Peut-on encore proposer une alternative au moteur de recherche de Google ? C'est en tout cas un défi européen aujourd'hui incarné par les entreprises Qwant et Ecosia. Les sociétés ont récemment annoncé un partenariat pour fonder leur propre index et ne plus dépendre des technologies américaines. Christian Kroll, PDG d'Ecosia et Olivier Abecassis, directeur général de Qwant, nous en disent un peu plus sur cette initiative.
À l'heure actuelle, la majorité des moteurs de recherche alternatifs exploite les index mis à disposition par Google ou Bing. L'objectif est soit de proposer une nouvelle expérience de recherche, soit de se concentrer sur un point précis, par exemple, la protection de la vie privée des utilisateurs. En lançant EUSP - European Search Perspective - cette alliance franco-allemande veut aller plus loin et construire une infrastructure indépendante prête pour le développement de l’IA Générative.

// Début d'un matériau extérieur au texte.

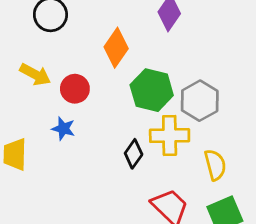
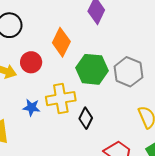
red circle: (75, 89) -> (31, 62), moved
yellow cross: (170, 135) -> (61, 99), moved

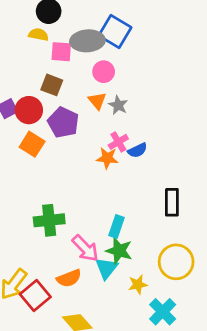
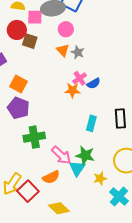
red circle: (29, 110) -> (17, 30), moved
purple pentagon: (63, 122) -> (18, 108), moved
cyan rectangle: (117, 227) -> (91, 123), moved

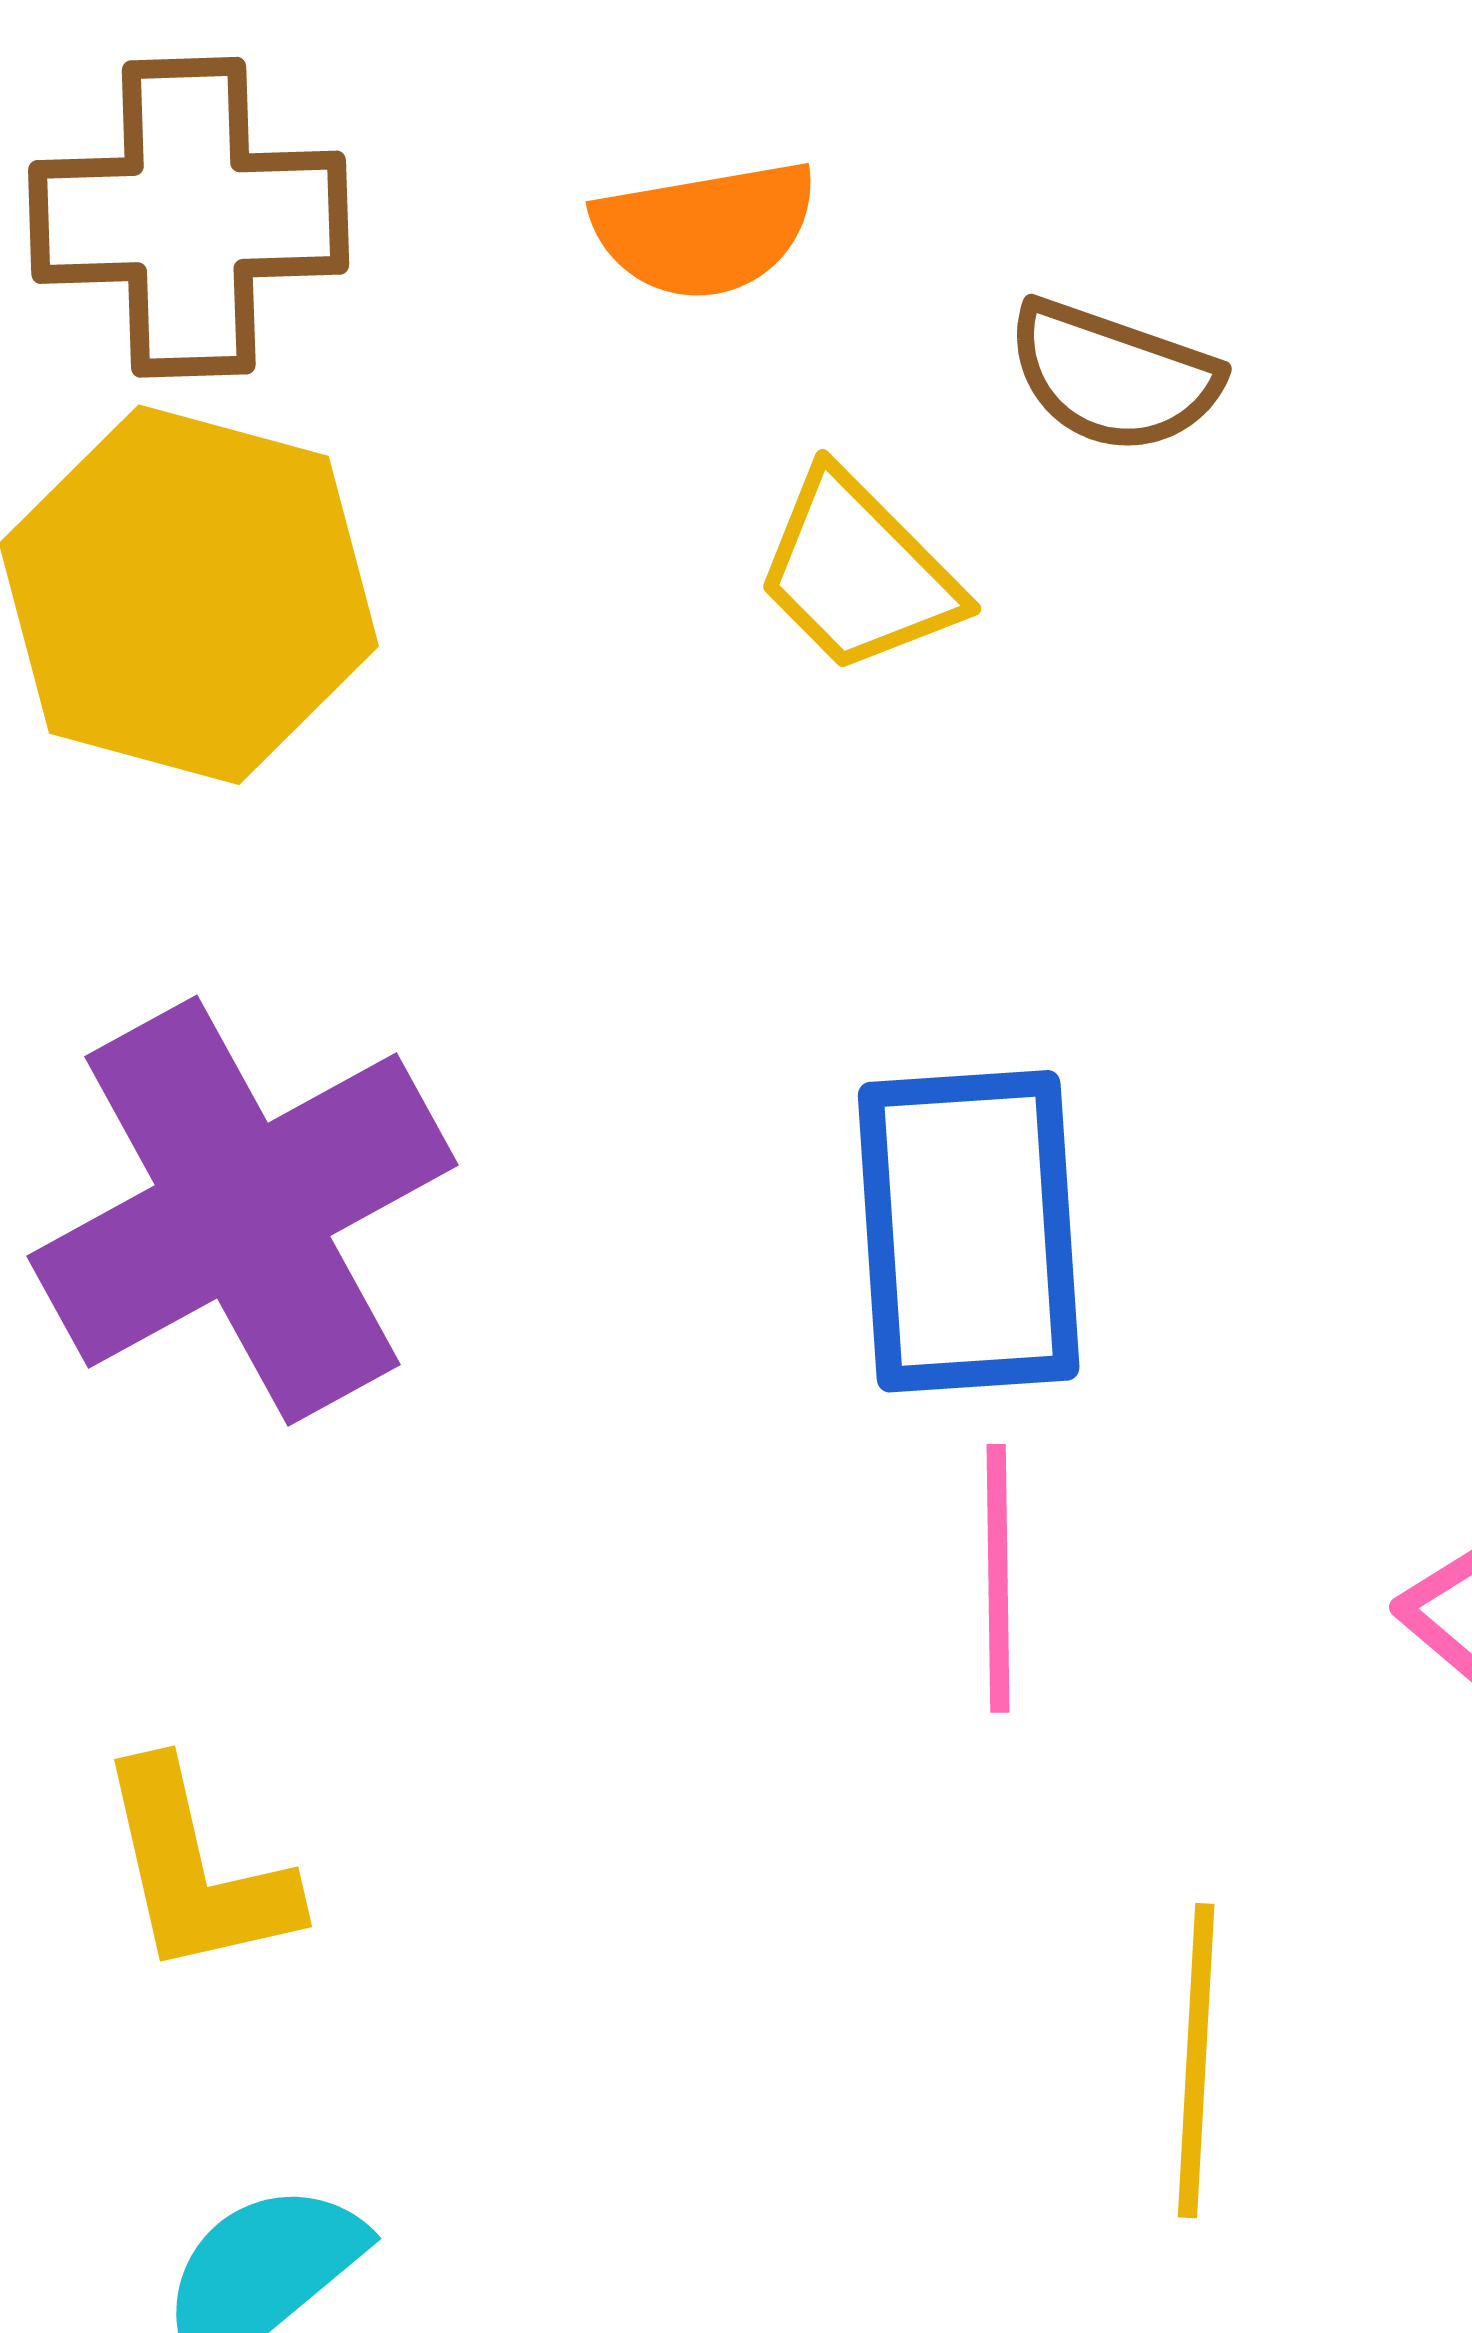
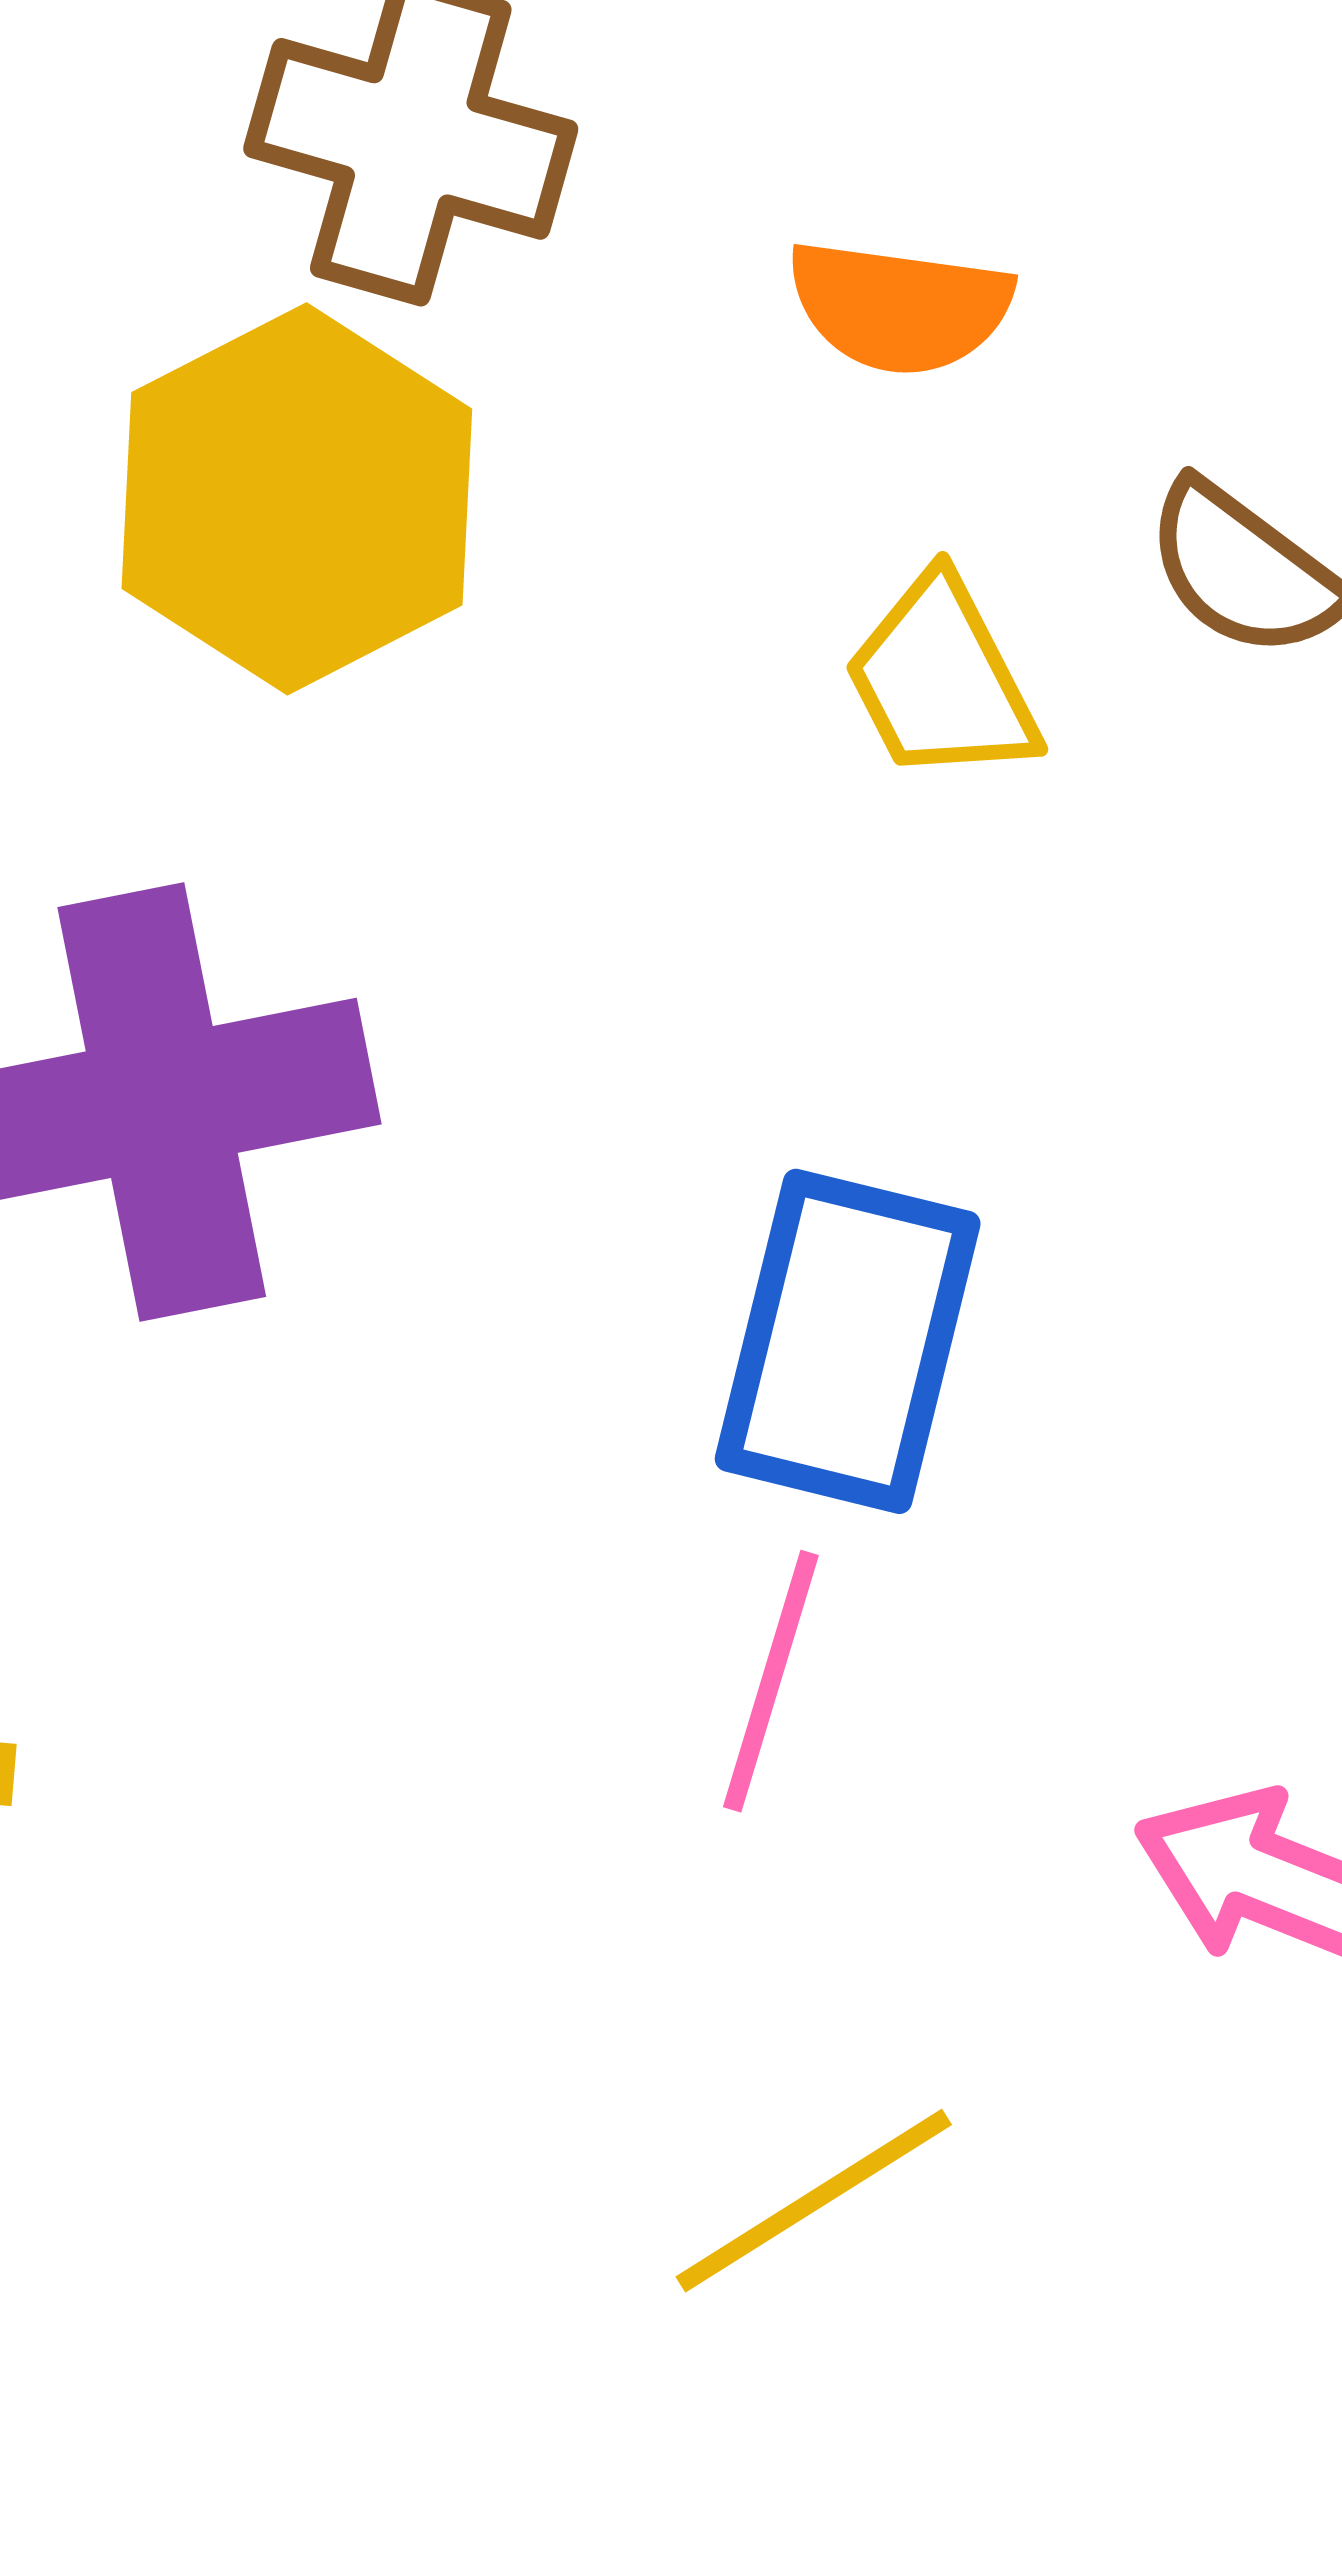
yellow line: (1196, 2061) -> (814, 2201), turned 37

Google domine le marché de la recherche en ligne depuis une vingtaine d'années, pourquoi cette initiative a-t-elle pris aussi longtemps ?
Christian Kroll (Ecosia) : Depuis que l'IA a transformé l'industrie il y a deux ans, nous avons observé, testé et recherché des moyens d'améliorer notre expérience de recherche. Les moteurs de recherche alternatifs ont souvent dû s’appuyer sur les solutions et infrastructures pré-existantes. EUSP permet à Ecosia et Qwant de s’associer pour développer leur propre technologie et prendre davantage de contrôle sur leurs infrastructures techniques.
La pile technologique de recherche a évolué au point que nous sommes convaincus que cela est désormais réalisable. Ce pas en avant est également crucial, car les régulateurs, les tribunaux et les parlements en Europe et aux États-Unis ont souligné l'importance de la diversité et travaillent à ouvrir de nouvelles opportunités entrepreneuriales, comme le DMA qui offre un meilleur accès aux données et aux plateformes, par exemple.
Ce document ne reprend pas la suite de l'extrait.